# How to Teach the Periodic Table of Elements Successfully

The secret to teaching different students to understand the Periodic Table is to match the teaching methods with their Multiple Intelligence strengths.  Gardner’s Multiple Intelligences theory can be a great help in teaching Science in general and the Periodic Table in particular.  Basically Gardner theorised that there were eight basic types of intelligence:  verbal-linguistic, logical- mathematical, body-kinesthetic, visual-spacial, interpersonal, intrapersonal, musical and naturalistic.  For more information on Gardner’s Multiple Intelligence theory go to http://www.helium.com/items/1731947-gardners-theory-multiple-intelligences-study-techniques-maximize-each-intelligence .

Normal teaching techniques are verbal and logical and so only reach some of the students.  All of us have all types of these intelligences but some are stronger than others. The periodic table appeals to the logical- mathematical oriented brain but can be difficult for others to comprehend.  Using techniques associated with Gardner’s classification, it is possible to find new and creative ways to help students understand this essential key to chemistry.

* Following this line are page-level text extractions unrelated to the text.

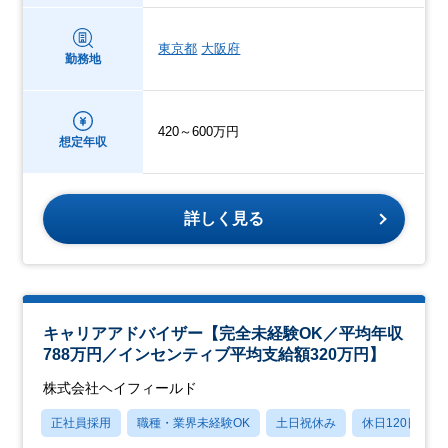
東京都
大阪府
勤務地
420～600万円
想定年収
詳しく見る
キャリアアドバイザー【完全未経験OK／平均年収
788万円／インセンティブ平均支給額320万円】
株式会社ヘイフィールド
正社員採用
職種・業界未経験OK
土日祝休み
休日120日以上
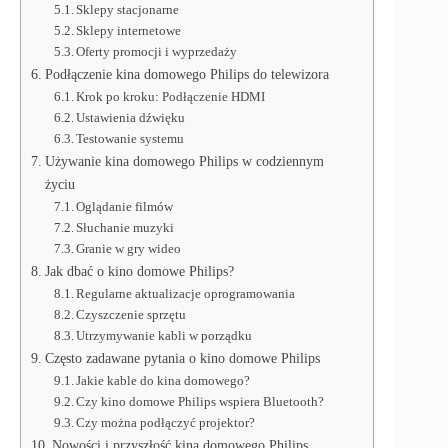
Sklepy stacjonarne
Sklepy internetowe
Oferty promocji i wyprzedaży
Podłączenie kina domowego Philips do telewizora
Krok po kroku: Podłączenie HDMI
Ustawienia dźwięku
Testowanie systemu
Używanie kina domowego Philips w codziennym
życiu
Oglądanie filmów
Słuchanie muzyki
Granie w gry wideo
Jak dbać o kino domowe Philips?
Regularne aktualizacje oprogramowania
Czyszczenie sprzętu
Utrzymywanie kabli w porządku
Często zadawane pytania o kino domowe Philips
Jakie kable do kina domowego?
Czy kino domowe Philips wspiera Bluetooth?
Czy można podłączyć projektor?
Nowości i przyszłość kina domowego Philips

To appeal to the primarily  Visual students and enforce the learning of the others, start with some coloring in activities.  Elements are grouped in columns, not rows, and it can be helpful to color in the columns to help group similar elements.  Try starting with the Noble gases in the far right column.  While students are coloring that column, explain the nature of the Inert gases; how their outer electron orbits are filled and therefore these elements do not combine with other elements.  At the same time, ask questions to find out what the students already know.  Monologues by teachers are easy to ignore but give and take dialogues where students can show what they know are more interesting and they give feedback to the teacher about the knowledge levels of the students.

The next steps are to color in the +1 and +2 donor columns and the -1 and -2 acceptor columns, while explaining what a donor is and what an acceptor is and why putting the two together will make a molecule where both atoms complete their outer shells.  This is a good time to put more visual clues out in the form of full colored drawings on the board for them to copy.    Art is a very creative way to help explain the periodic table and drawing elements to show their electron configurations is one way to do this.

Another creative way of teaching is to attack the problem from a bodily-kinesthetic angle.  Think about riding a bike.  No matter how someone explains it to you, you cannot ride the bike until your body masters the skills.  Once the body knows, it never forgets.  Bike riding is something you can do for the rest of your life, no matter how long its been since you last did it.  This applies to teaching the periodic table too.  Understanding how atoms work can be explained over and over verbally to some people and they never really get it, but stand them up and get them to act out the parts of the atoms (protons, electrons and neutrons) and then act out chemical reactions between elements, and suddenly the lights will go on and they will understand it at a deep level.  Get two students to make a Hydrogen atom.  One student is the proton and stands in the middle, perhaps holding a card that has a big plus sign on it.  The other student has to orbit the proton as the electron.  Send in four more students to make a Helium atom: one more proton, two neutrons and a second electron.  Then add a proton, an electron and a neutron to make Lithium.  Keep going until the whole class is part of the atom and each step of the way, have them name the atom they have made.

Now go on to making a salt.  Lithium fluoride is good.  Only make the outer electron shell and with each atom, one student can represent the entire nucleus with a sign.  What matters is the electrons in the outer electron shell and how the donor contributes its extra electron while the acceptor fills its outer shell.  Back this up with pictures and formulas on the board and far more students will understand what is happening than by chalk and talk alone.

There are also ways of creatively using musical intelligence to learn.  Let’s say you want your students to learn the names of the first twenty elements.  You can do this by making them memorise the words or you can do it by making up a rap song.  Rhythm is the key.  Studies of young learners has shown that when words are presented in a rhythmic way with clapping, they are learned much more quickly than by simple memorisation.  So get the students clapping while they rhythmically read the names:  hy-dro-gen he-li-um lith-i -um.  Then get the students to stand in a circle and play memory games with the chant.  For example the first person says hydrogen, the second says hydrogen, helium, the third person says hydrogen, helium, lithium and so on around the circle.  Have some rewards for the winners and the students will be begging you to play the game again.

Element bingo is another creative way to learn about the periodic table.  It is available on the web at http://education.jlab.org/beamsactivity/6thgrade/elementbingo/index.html and is a great activity on a Friday afternoon when students are tired of listening to teachers talk and are itching for the weekend to arrive.  Rewards for the winners is another sweetener to this activity.

There are many creative ways of teaching the Periodic Table of Elements and, in fact, any subject to students.  It requires more effort on the part of the teacher, but is well worth it in terms of the understanding and engagement one will see in the class.